Venom, of course. Unless he was a diabetic.
I asked.

“No. That’s just it. He was homeopathic,
hated that his wife had begun taking medicines. No, what I’m
suggesting is…well, okay, the needle could of course turn out to be
from some junky out picnicking during the firestorms. But it could
also be…maybe a weapon? Does that make sense? The hypodermic wasn’t
burned badly. Must have been protected somehow, by the dirt,
but….”

But it was burned some, so it was from
before the fires.

And finally Gerry’s earlier comment sunk
in.

“Gerry, what did you mean the sheriffs are
busy with another missing woman? I just heard about the one this
evening. Have there been others?”

“Yes, there are two now. Turns out they
frequented the same bars around town. What has the guys worried is
that the women lived within a twenty-five mile radius. And they
were both middle aged or older. Detectives don’t like to see
patterns like this. Tom always says there are no coincidences.”

“Will you give me Tom’s number?”

My question shocked us both. What was I
thinking?

“Why? It’s late. And, he’s stubborn Rachel.
If you press him on this, wake him up late, it’ll just make him mad
and he’ll shut down.”

“Sorry.

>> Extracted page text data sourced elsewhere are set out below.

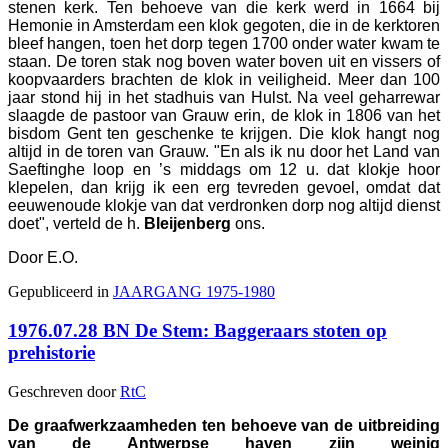
stenen kerk. Ten behoeve van die kerk werd in 1664 bij
Hemonie in Amsterdam een klok gegoten, die in de kerktoren
bleef hangen, toen het dorp tegen 1700 onder water kwam te
staan. De toren stak nog boven water boven uit en vissers of
koopvaarders brachten de klok in veiligheid. Meer dan 100
jaar stond hij in het stadhuis van Hulst. Na veel geharrewar
slaagde de pastoor van Grauw erin, de klok in 1806 van het
bisdom Gent ten geschenke te krijgen. Die klok hangt nog
altijd in de toren van Grauw. "En als ik nu door het Land van
Saeftinghe loop en ’s middags om 12 u. dat klokje hoor
klepelen, dan krijg ik een erg tevreden gevoel, omdat dat
eeuwenoude klokje van dat verdronken dorp nog altijd dienst
doet", verteld de h.
Bleijenberg
ons.
Door E.O.
Gepubliceerd in
JAARGANG 1975-1980
1976.07.28 BN De Stem: Baggeraars stoten op
prehistorie
Geschreven door
RtC
De graafwerkzaamheden ten behoeve van de uitbreiding
van de Antwerpse haven zijn weinig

Guess I’m more tired than I know. I
was thinking I could call him first thing in the morning.”

I’d held back, trying to preserve my
objectivity, but it seemed so obvious.

After a moment of silence she said, “And I
think you should.”

Gerry fell silent again. I sensed she had
something more she needed to share, something important. But I was
so tired.

Gerry said, “I’m worried, Rachel. I’m afraid
you think police, deputies, are stupid and lazy. You know, the
old-donut-and-coffee saw. And some of them are, of course. That’s
true of any large group of people. But most…most of them are trying
to do a good job. The really smart ones—or the politically savvy
ones—rise up the ladder. The rest of them, well they may not have
advanced degrees, but they do have very stressful jobs and
sometimes getting through the day without getting killed or losing
self-control is the best they can do. I think they just don’t know
how to deal with huge problems. Politically. Emotionally. I think
they don’t know how to chew gum and walk on eggs at the same
time.”

She made me laugh. “That’s a good one,
Gerry. But let me assure you, I have nothing but the highest regard
for our defenders. I’m married to one, remember? And yep! Some of
them can be real dumb. But most are really good. Most have a hero’s
heart and a saint’s soul—even if they only have a normal brain.